Welcome to the CSC Q&A, on our server named in honor of Ada Lovelace. Write great code! Get help and give help!
It is our choices... that show what we truly are, far more than our abilities.

Categories

+7 votes

After I did some modification in my CSV file, pandas could not read it anymore. It keeps popping up this error:

UnicodeDecodeError: 'utf-8' codec can't decode byte 0x81 in position 5: invalid start byte

Does anyone know about this error and how to fix it?

asked in CSC320 by (1 point)
edited by

1 Answer

+1 vote
 
Best answer

Yeah, that's annoying.

It's possible that you saved the file using some other encoding, instead of UTF-8.

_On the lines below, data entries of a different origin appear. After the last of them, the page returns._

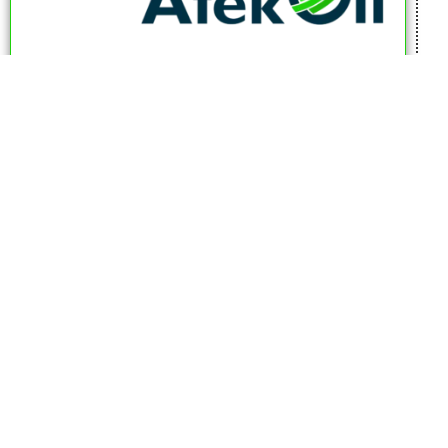
afekoil.co.il
אז מה היה לנו בכתבה:
כתבות המגזין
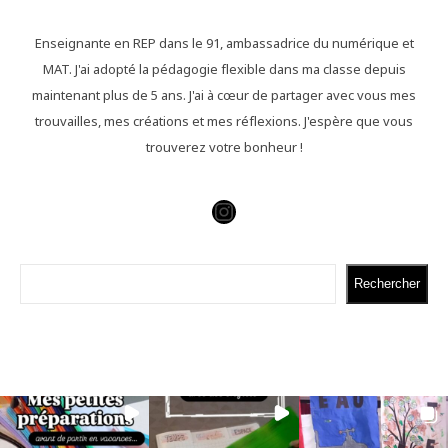
Enseignante en REP dans le 91, ambassadrice du numérique et
MAT. J'ai adopté la pédagogie flexible dans ma classe depuis
maintenant plus de 5 ans. J'ai à cœur de partager avec vous mes
trouvailles, mes créations et mes réflexions. J'espère que vous
trouverez votre bonheur !
Instagram
Rechercher
Rechercher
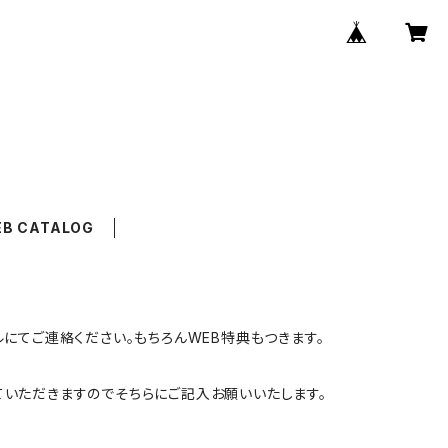
B CATALOG
てご連絡ください。もちろんWEB特典もつきます。
ていただきますのでそちらにご記入お願いいたします。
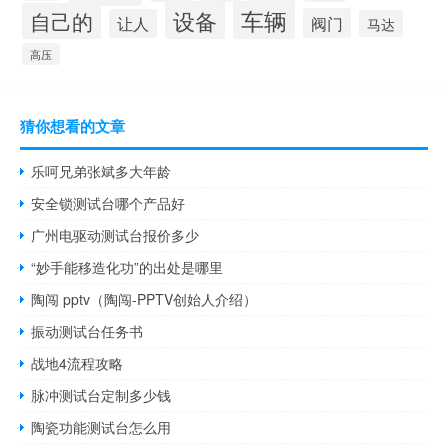
设备
车辆
自己的
阀门
让人
马达
高压
猜你想看的文章
乐呵兄弟张斌多大年龄
安全锁测试台哪个产品好
广州电驱动测试台报价多少
“妙手能移造化功”的出处是哪里
陶闯 pptv（陶闯-PPTV创始人介绍）
振动测试台任务书
战地4流程攻略
脉冲测试台定制多少钱
陶瓷功能测试台怎么用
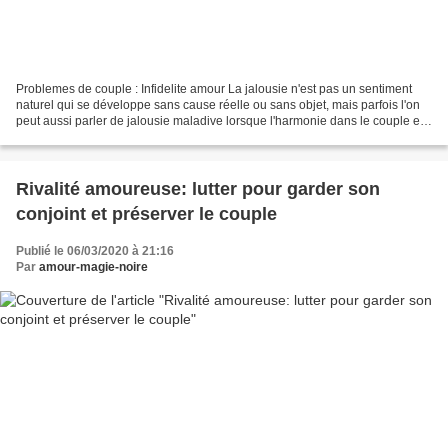
Problemes de couple : Infidelite amour La jalousie n'est pas un sentiment
naturel qui se développe sans cause réelle ou sans objet, mais parfois l'on
peut aussi parler de jalousie maladive lorsque l'harmonie dans le couple est
en péril et que rien n'apparaît...
Rivalité amoureuse: lutter pour garder son
conjoint et préserver le couple
Publié le 06/03/2020 à 21:16
Par
amour-magie-noire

You might try this, to export in UTF-8 format from Excel.
https://www.ibm.com/support/knowledgecenter/en/SSWU4L/Data/imc_Data/Data_q_a_watson_assistant/A_Simple_Way_to_UTF-8_Encode_your_CSV_fi191.html

Or, you could try to read it in with pandas using another character encoding -- see https://stackoverflow.com/questions/18171739/unicodedecodeerror-when-reading-csv-file-in-pandas-with-python

Or, if those ideas fail, as a workaround, you could try saving the file in .XLSX format instead, and using panda's read_excel function instead.

https://pandas.pydata.org/pandas-docs/stable/reference/api/pandas.read_excel.html

answered by (508 points)
selected by
...